After setting forth the applicant’s name and entity, the application of a partnership or a joint venture should specify the state or country under whose laws the partnership or joint venture is organized. 37 C.F.R. §2.32(a)(3)(ii). In addition, domestic partnerships must set forth the names, legal entities, and national citizenship (for individuals), or state or country of organization (for businesses), of all general partners or active members that compose the partnership or joint venture. 37 C.F.R. §§2.32(a)(3)(iii), (iv). These requirements apply to both general and limited partnerships. They also apply to a partnership that is a general partner in a larger partnership. Limited partners or silent or inactive partners need not be listed. The following format should be used:
“_____________________, a (partnership, joint venture) organized under the laws of _______________, composed of ______________ (name, legal entity, and citizenship of individual partner; or name, legal entity, and state or country of incorporation or organization of juristic partner).”

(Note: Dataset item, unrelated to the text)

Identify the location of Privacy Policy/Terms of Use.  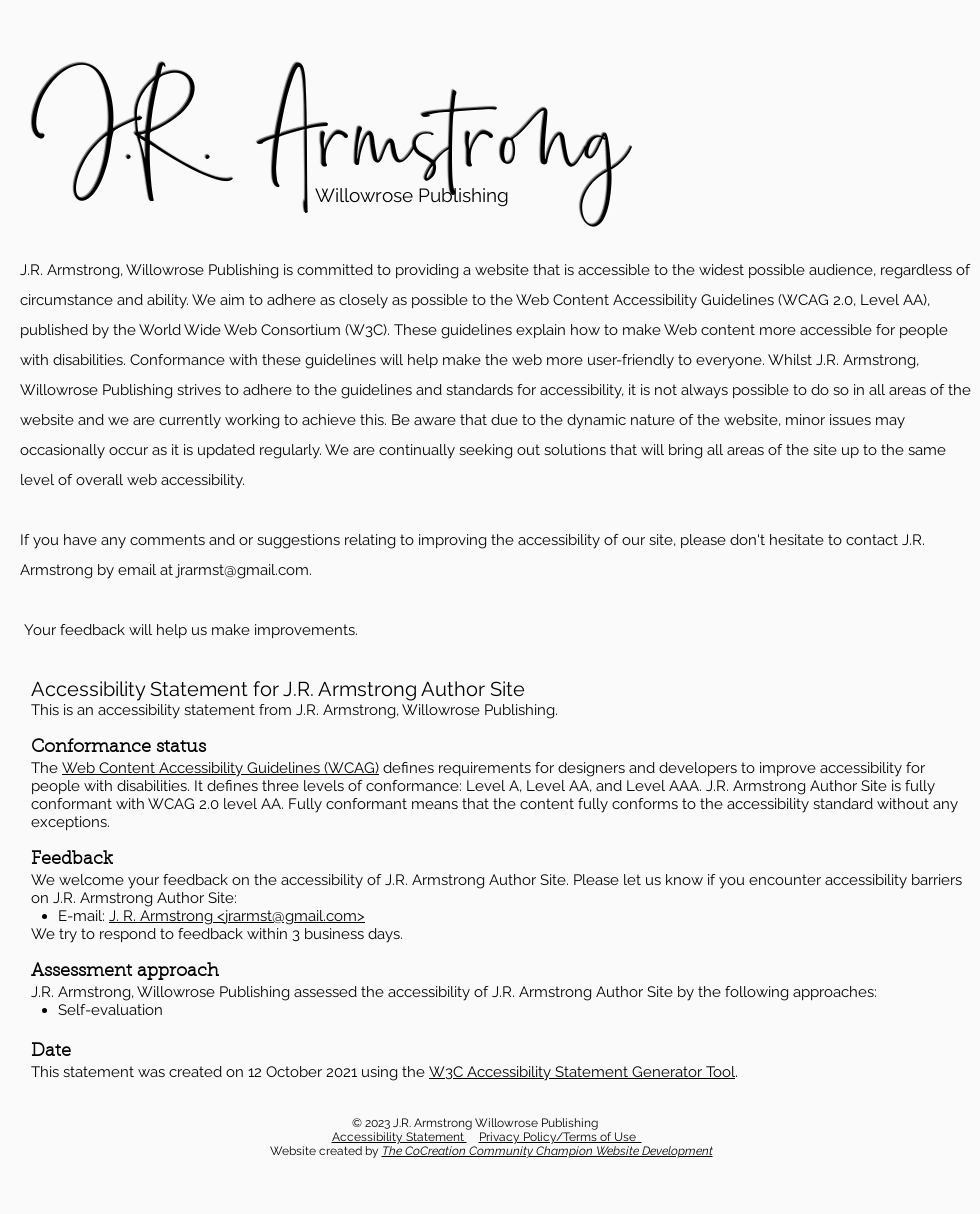 (560, 1137).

In the case of a domestic partnership consisting of ten or more general partners, if the partnership agreement provides for the continuing existence of the partnership in the event of the addition or departure of specific partners, the USPTO will require that the applicant provide the names, legal entities, and national citizenship (or the state or country of organization) of the principal partners only. If there are more than ten principal partners, the applicant need list only the first ten principal partners. If there is no class of principal partners, the applicant may list any ten general partners.
Upon the death or dissolution of a partner or other change in the members that compose a domestic partnership, that legal entity ceases to exist and any subsequent arrangement constitutes a new entity, unless the partnership agreement provides for continuation of the partnership in the event of changes in partners. This same principle also applies to joint ventures. See TMEP Chapter 500 regarding changes of ownership.
The rule requiring names and citizenships of general partners seeks to provide relevant information in the record, given the legal effects of partnership status in the United States. Because the USPTO does not track the varying legal effects of partnership status in foreign countries, and the relevance of the additional information has not been established, the same requirement for additional information does not apply to foreign partnerships.
The term “firm” is not an acceptable designation of the applicant’s entity, because it does not have a universally understood meaning. The examining attorney must require a definite term such as “partnership” or “joint venture” when it is necessary to identify these entities.
See TMEP §803.03(k) regarding limited liability partnerships.